ALA’s Association for Library Collections and Technical Services (ALCTS) Task Force on non-English Access issued its report and recommendations on October 10 for public comment. I enjoyed working with many long-time colleagues from RLG partner institutions and area studies groups. Isn’t it a timely report when, as Merrilee mentioned, the US just passed the 300 million population mark, attributed to the rise in immigrants? And those immigrants read non-English language materials. (Hey! In my hometown of San Francisco, 45% of all residents speak a language other than English at home, including mine.)

Comments are requested by December 1. No comments on either the report or the recommendations, so far. How about you? Aren’t we all interested in internationalization and globalization and outreach to the worldwide community? Doesn’t that involve non-English access?

If you don’t have the time to read all 70 pages of the report (or the few I contributed), please read the executive summary and recommendations and submit some comments.

A day in the life…

Monday, October 16th, 2006 by Merrilee

Two interesting projects, both (mostly) taking place outside of “our” community.

The Yahoo! Time Capsule: Between October 10 and November 8, people can submit photos, writings, etc. to document the 30-day time period.
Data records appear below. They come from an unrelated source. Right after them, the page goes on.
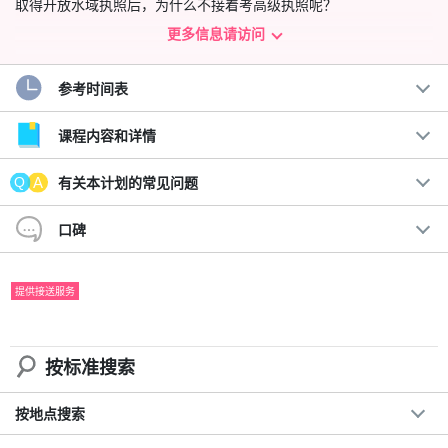
取得开放水域执照后，为什么不接着考高级执照呢？
更多信息请访问
在开放水域课程中，您只能潜到 18 米深，但有了高级潜水执照，您
就可以潜到无限深的水域。此外，您现在还可以进行夜间潜水！
参考时间表
课程内容和详情
有关本计划的常见问题
口碑
提供接送服务
按标准搜索
水深超过 20 米，您就可以到达海底，看到许多深海鱼类，不过身体
按地点搜索
承受的压力会有所不同。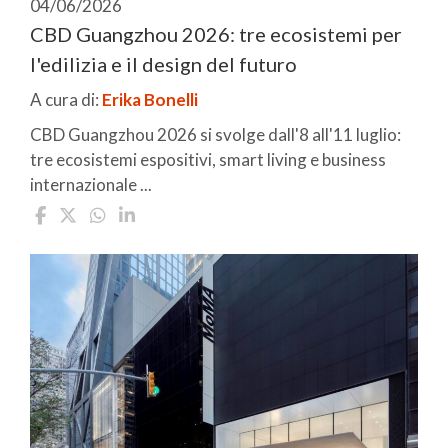
04/06/2026
CBD Guangzhou 2026: tre ecosistemi per
l'edilizia e il design del futuro
A cura di:
Erika Bonelli
CBD Guangzhou 2026 si svolge dall'8 all'11 luglio:
tre ecosistemi espositivi, smart living e business
internazionale ...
I took a quick peek at the site today, and the thing that struck me what how international it is — it seemed like most of the photos that I looked at were from Central and South America, and some Asian postings, when I’d expect it to be mostly Americans posting and contributing.

When the project is completed, it will be “sealed and entrusted” (whatever that means) to the Smithsonian Folkways project. This will present an interesting challenge for digital preservation. I completely agree with Jeanne over at Spellbound that the statement (on the overview page) “This is the first time that digital data will be gathered and preserved for historical purposes,” is completely nutty. I don’t see this as at all the same as the efforts of the Internet Archive, but it’s a silly statement nonetheless.
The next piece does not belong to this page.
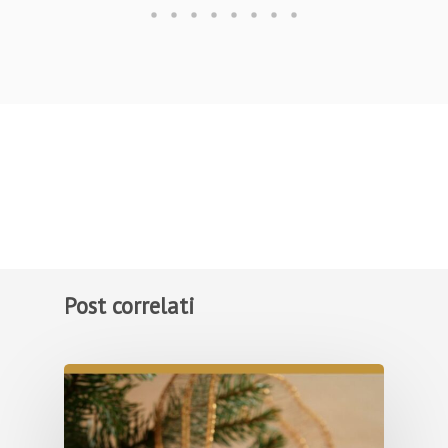
Post correlati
No mention of American Archives Month (which Anne highlighted earlier this month) in relationship to the Yahoo! Time Capsule.

Tomorrow, the UK-based History Matters, One Day in History “mass blog” will go live — UK residents are invited to contribute blog entries to document a completely ordinary day. This collection will be contributed to the British Library, as part of the Web Archive in Modern British Collections. Since it will be part of the web archive, it’s a little clearer to me how the collection will be wrapped and stored (as ARC files, I would assume).

Incidentally, tomorrow the US population is supposed to reach 300 million people. Even though it’s impossible to tell who that person will be (an immigrant coming into the country or someone born tomorrow, who can say?), you can keep an eye on this and the world population at the U.S. Census’ Population Clocks page.

Archivist items

Wednesday, October 11th, 2006 by Merrilee

Kind of random, but I think these two go nicely together:

John Battelle reveals a desire to archive advertising.

Meanwhile, this cartoon refers to a new malady, “Archivaholism.”

Could the two be related?

Speaking of archives, there’s a newish blog maintained by Mark Matienzo called ArchivesBlog, “A collection of blogs by and for archivists.” Mark has been nice enough to include HangingTogether in the mix.